When he was booked into the jail, he alleges, guards stripped him of his medallion -- “a protective symbol in his religion and belief system” -- and on “numerous occasions” during his confinement denied his requests for “a Satanic Bible or Book of Satanic Rituals to practice his chosen religion.”

Indreland -- who is seeking $10 million in damages -- also says that "staff did purposely and knowingly place Christian natured greeting cards under plaintiffs cell door describing how he was going to undertake a huge change in his life and how Jesus was ready to save and accept him."

The suit includes only a claim for infringement of First Amendment rights, which, under the lenient Turner standard, probably wouldn't get very far. But a federal law enacted in 2000 “accord[s] religious exercise heightened protection from government-imposed burdens.”

Under the Religious Land Use and Institutionalized Persons Act (RLUIPA), corrections officials must show that a restriction on the free exercise rights of an inmates furthers “a compelling governmental interest” and “is the least restrictive means of furthering that compelling governmental interest.”

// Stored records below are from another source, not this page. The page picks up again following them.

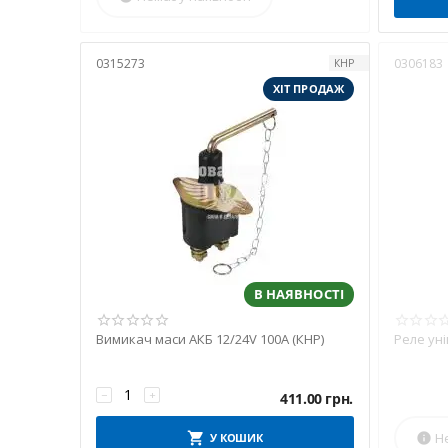
0315273
0306183
КНР
ХІТ ПРОДАЖ
В НАЯВНОСТІ
Вимикач маси АКБ 12/24V 100A (КНР)
Реле уні
−
+
411.00
грн.
Н
У КОШИК
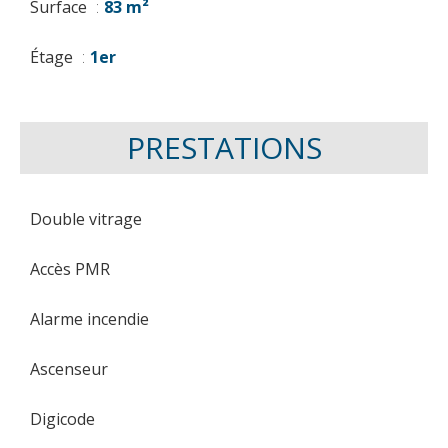
Surface
83 m²
Étage
1er
PRESTATIONS
Double vitrage
Accès PMR
Alarme incendie
Ascenseur
Digicode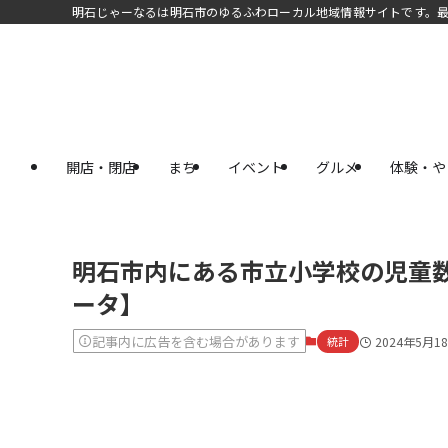
明石じゃーなるは明石市のゆるふわローカル地域情報サイトです。
開店・閉店
まち
イベント
グルメ
体験・や
明石市内にある市立小学校の児童数
ータ】
記事内に広告を含む場合があります
統計
2024年5月1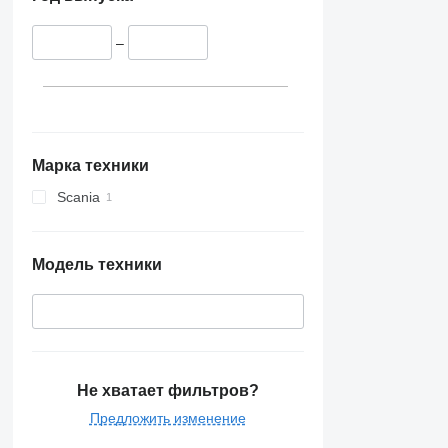
–
Марка техники
Scania
Модель техники
Не хватает фильтров?
Предложить изменение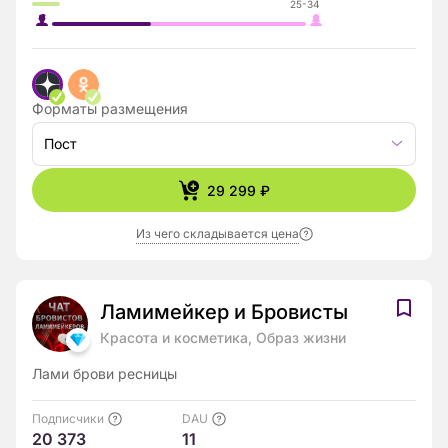
25-34
Форматы размещения
Пост
29 299 ₽
Из чего складывается цена
Ламимейкер и Бровисты
Красота и косметика, Образ жизни
Лами брови ресницы
Подписчики
DAU
20 373
11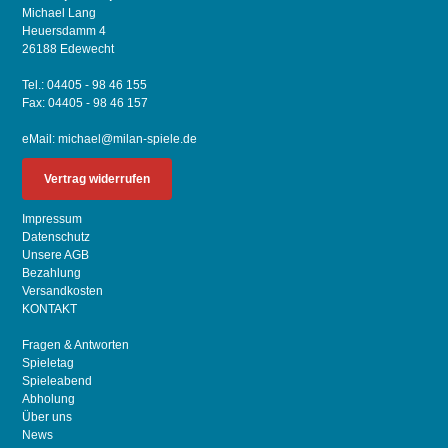
Michael Lang
Heuersdamm 4
26188 Edewecht
Tel.: 04405 - 98 46 155
Fax: 04405 - 98 46 157
eMail:
michael@milan-spiele.de
Vertrag widerrufen
Impressum
Datenschutz
Unsere AGB
Bezahlung
Versandkosten
KONTAKT
Fragen & Antworten
Spieletag
Spieleabend
Abholung
Über uns
News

Courts have applied RLUIPA to protect the rights of incarcerated followers of such non-mainstream religions as Wicca, Odinism/Asatru, and Wotanism. In finding the law constitutional, moreover, the U.S. Supreme Court ruled in favor of five Ohio inmates including a Satanist who accused prison officials of failing to accommodate their religious exercise. Cutter v. Wilkinson, 544 U.S. 709 (2005).

In McCorkle, the 11th Circuit concluded that “The prohibition on Satanic materials such as those requested by the plaintiff is justified by the defendants' concern for institutional security and order. It is an informed and measured response to the violence inherent in Satan worship, and to the potential disorder that it might cause within the prison.”

Indreland could argue that the restrictions on his free exercise are not justified under the strict scrutiny standard of RLUIPA, but what the McCorkle court called the “violence inherent in Satan worship” could make that argument a tougher sell than it would be for a Wiccan or Wotanist inmate.

A U.S. magistrate judge allowed Indreland to file an amended complaint, recommending that he specifically allege the defendants “prevented him from engaging in sincerely held religious belief without a legitimate penological interest” and/or “imposed a substantial burden on his religious exercise without a compelling governmental interest.”

But the amended complaint does not include such language. So unless the judge gives Indreland another bite of the pleading cherry, he may never reach the merits of his case.